The trends outlined in the book are the natural ebb and web of a nation undergoing change. As the author examines, some of this is generational. There were events that galvanised this nation in the past and that was one cause for change. As quoted above, citizenship is not a spectator sport which maybe why the nations' political state is where it is today. In that regard the falling social capital is harming us greatly.

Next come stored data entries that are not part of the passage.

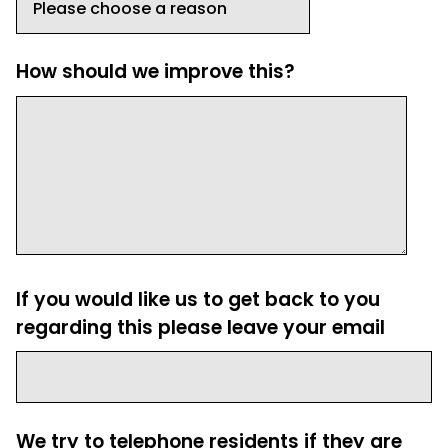
How should we improve this?
If you would like us to get back to you
regarding this please leave your email
We try to telephone residents if they are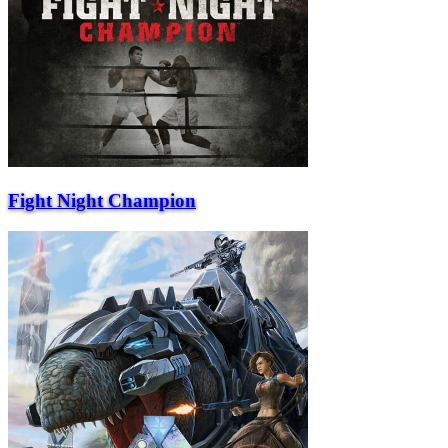
Fight Night Champion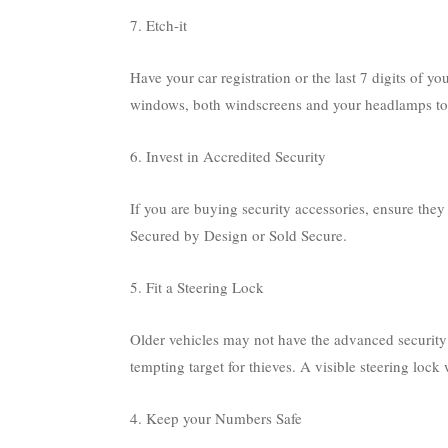
7. Etch-it
Have your car registration or the last 7 digits of y
windows, both windscreens and your headlamps to mak
6. Invest in Accredited Security
If you are buying security accessories, ensure the
Secured by Design or Sold Secure.
5. Fit a Steering Lock
Older vehicles may not have the advanced security
tempting target for thieves. A visible steering lock 
4. Keep your Numbers Safe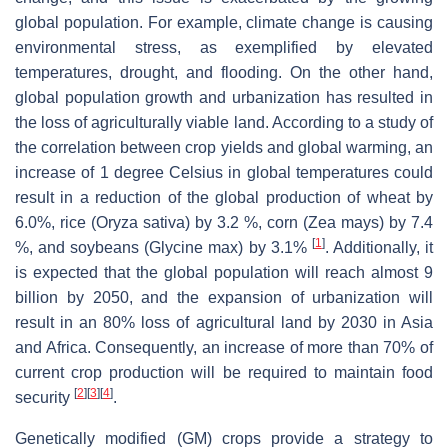
global population. For example, climate change is causing
environmental stress, as exemplified by elevated
temperatures, drought, and flooding. On the other hand,
global population growth and urbanization has resulted in
the loss of agriculturally viable land. According to a study of
the correlation between crop yields and global warming, an
increase of 1 degree Celsius in global temperatures could
result in a reduction of the global production of wheat by
6.0%, rice (
Oryza sativa
) by 3.2 %, corn (
Zea mays
) by 7.4
[
1
]
%, and soybeans (
Glycine max
) by 3.1%
. Additionally, it
is expected that the global population will reach almost 9
billion by 2050, and the expansion of urbanization will
result in an 80% loss of agricultural land by 2030 in Asia
and Africa. Consequently, an increase of more than 70% of
current crop production will be required to maintain food
[
2
]
[
3
]
[
4
]
security
.
Genetically modified (GM) crops provide a strategy to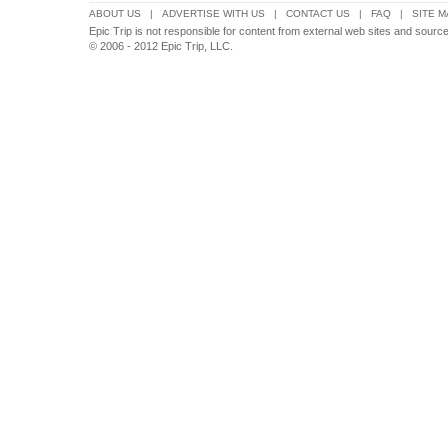
ABOUT US
|
ADVERTISE WITH US
|
CONTACT US
|
FAQ
|
SITE M
Epic Trip is not responsible for content from external web sites and source
© 2006 - 2012 Epic Trip, LLC.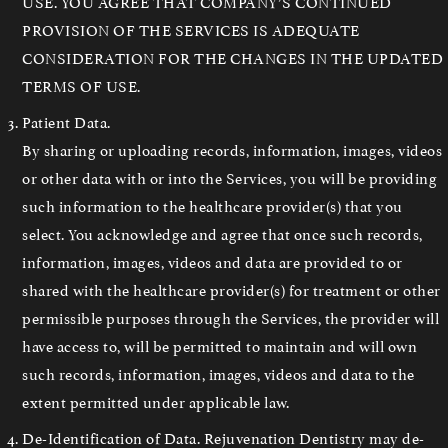
USE. YOU AGREE THAT COMPANY’S CONTINUED
PROVISION OF THE SERVICES IS ADEQUATE
CONSIDERATION FOR THE CHANGES IN THE UPDATED
TERMS OF USE.
Patient Data.
By sharing or uploading records, information, images, videos
or other data with or into the Services, you will be providing
such information to the healthcare provider(s) that you
select. You acknowledge and agree that once such records,
information, images, videos and data are provided to or
shared with the healthcare provider(s) for treatment or other
permissible purposes through the Services, the provider will
have access to, will be permitted to maintain and will own
such records, information, images, videos and data to the
extent permitted under applicable law.
De-Identification of Data. Rejuvenation Dentistry may de-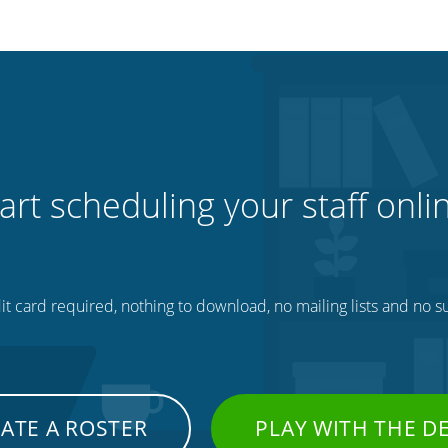
art scheduling your staff onli
t card required, nothing to download, no mailing lists and no su
ATE A ROSTER
PLAY WITH THE 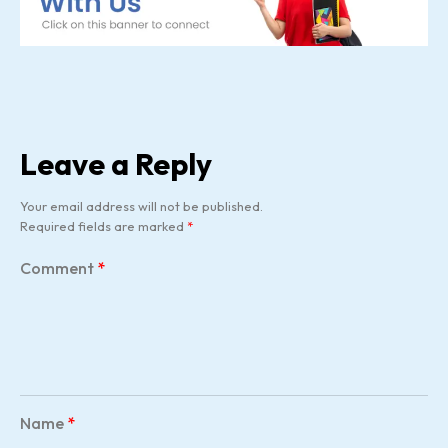
Leave a Reply
Your email address will not be published.
Required fields are marked
*
Comment
*
Name
*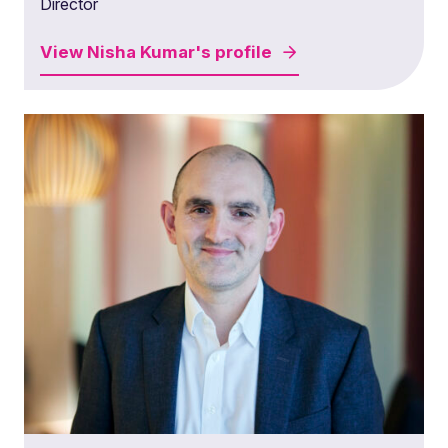
Director
View
Nisha Kumar's
profile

If you at all interested in community and social capital in America, this is the book to read.

Tags: books life

Founders at Work

I recently completed "Founders at Work" by Jessica Livingston. It traces the stories of startups' early days. It focuses on software and hardware companies from the technology sector. From overnight runaways like HOT or NOT to longer term ramp ups like TiVo. While reading the interviews from the 32 companies, I started to find reoccurring themes:

  • Have a cofounder, or two
  • Do something
  • Technologists think marketing is hard, but it is easy if you have a product people want
  • Be willing to make mistakes, provided you learn from them
  • Focus on the user
  • It's okay that you don't know how to do everything

While Paul Graham, who was interviewed, advocates certain founder qualities, I'm fairly certain at least one person interviewed violated each item on his list. That isn't to say his list is without merit, but if that is going to discourage someone, they probably didn't have it in them to begin with.

Since the book is composed of interviews, each founders' personality shines through. As such some of the interviews make for so-so reading, even for companies I was interested in. Overall the book does a great job of capturing a wide variety of companies at various stages of the computer revolution and the men and women that helped bring it about.